La propuesta que sorprendió al Vaticano
En aquel entonces, Alonso era piloto de Ferrari y la idea surgió desde el equipo de coordinación de los viajes papales en España, que consideró que el bicampeón mundial de Fórmula 1 podría encargarse de conducir el Papamóvil durante la visita. Según Yago de la Cierva, coordinador de las visitas papales, esta propuesta fue oficialmente planteada, pero el Vaticano reaccionó con un contundente rechazo. Se argumentó que debía ser un policía nacional quien manejara el vehículo por motivos de seguridad y protocolo, dejando a Alonso fuera de esta oportunidad.
De la Cierva defendió la idea asegurando que Alonso tenía las habilidades necesarias para conducir el vehículo sin poner en riesgo la integridad del Papa, pero la decisión fue irrefutable. "Nos dijeron, ¡de ninguna manera!", explicó con cierta ironía, recordando aquella histórica anécdota.

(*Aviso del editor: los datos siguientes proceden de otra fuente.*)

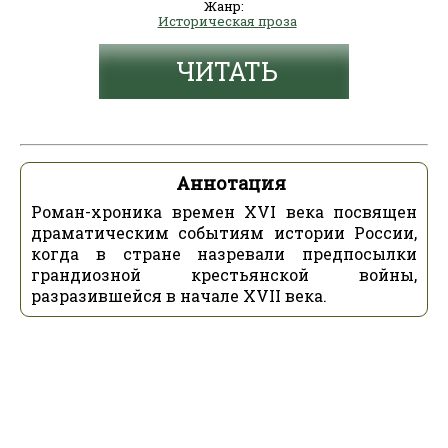
Жанр:
Историческая проза
ЧИТАТЬ
Аннотация
Роман-хроника времен XVI века посвящен
драматическим событиям истории России,
когда в стране назревали предпосылки
грандиозной крестьянской войны,
разразившейся в начале XVII века.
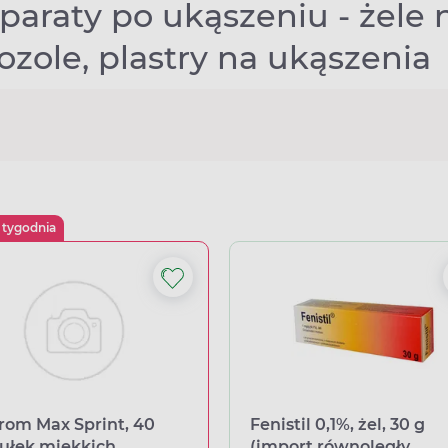
paraty po ukąszeniu - żele 
ozole, plastry na ukąszenia
 tygodnia
rom Max Sprint, 40
Fenistil 0,1%, żel, 30 g
ułek miękkich
(import równoległy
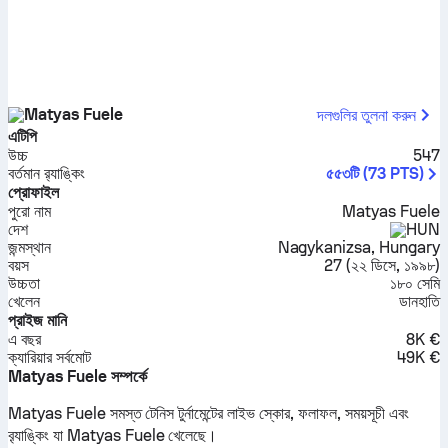
Matyas Fuele
দলগুলির তুলনা করুন
এটিপি
উচ্চ
547
বর্তমান র‍্যাঙ্কিং
৫৫৩টি
(
73
PTS
)
প্রোফাইল
পুরো নাম
Matyas Fuele
দেশ
HUN
জন্মস্থান
Nagykanizsa, Hungary
বয়স
27
(
২২ ডিসে, ১৯৯৮
)
উচ্চতা
১৮০ সেমি
খেলেন
ডানহাতি
প্রাইজ মানি
এ বছর
8K €
ক্যারিয়ার সর্বমোট
49K €
Matyas Fuele সম্পর্কে
Matyas Fuele সমস্ত টেনিস টুর্নামেন্টের লাইভ স্কোর, ফলাফল, সময়সূচী এবং
ব়্যাঙ্কিং যা Matyas Fuele খেলেছে।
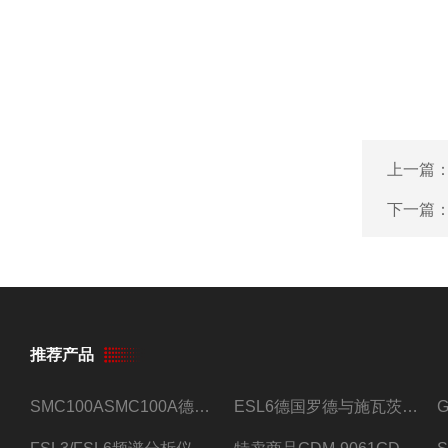
上一篇
下一篇
推荐产品
SMC100ASMC100A德国罗德与施瓦茨射频信号源
ESL6德国罗德与施瓦茨预认证EMI接收机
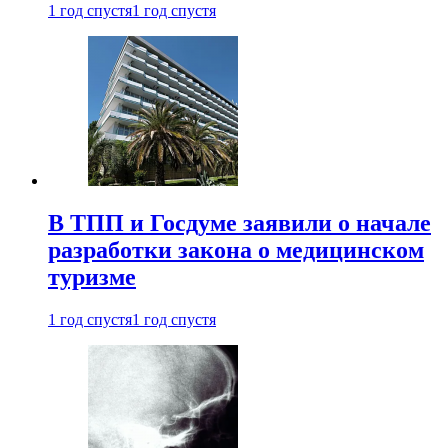
1 год спустя
1 год спустя
В ТПП и Госдуме заявили о начале
разработки закона о медицинском
туризме
1 год спустя
1 год спустя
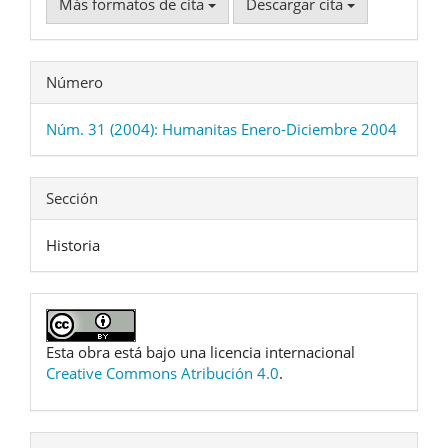
Más formatos de cita
Descargar cita
Número
Núm. 31 (2004): Humanitas Enero-Diciembre 2004
Sección
Historia
Esta obra está bajo una licencia internacional
Creative Commons Atribución 4.0
.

El Papamóvil y su evolución tecnológica
Desde entonces, el Papamóvil ha experimentado cambios significativos. Actualmente es un Mercedes totalmente eléctrico, adaptado a las necesidades físicas del Papa Francisco y un ejemplo de compromiso con la sostenibilidad y la innovación. Este vehículo está basado en el Mercedes Clase G, con tracción integral y diseñado especialmente para garantizar la seguridad y comodidad del pontífice.
Próxima visita papal y posibles novedades
En 2026, el Papa León XIV realizará una gira por varias ciudades españolas, incluyendo Madrid, Barcelona, Gran Canaria y Tenerife. Sin embargo, estas fechas coinciden con el calendario de la Fórmula 1, específicamente con el Gran Premio de Mónaco, lo que dificulta que Alonso pueda desquitarse y participar en un evento similar como conductor.
Este curioso episodio añade una anécdota más a la vida de Fernando Alonso, cruzando el mundo del deporte motor con momentos emblemáticos de la historia contemporánea y mostrando su prestigio más allá de las pistas.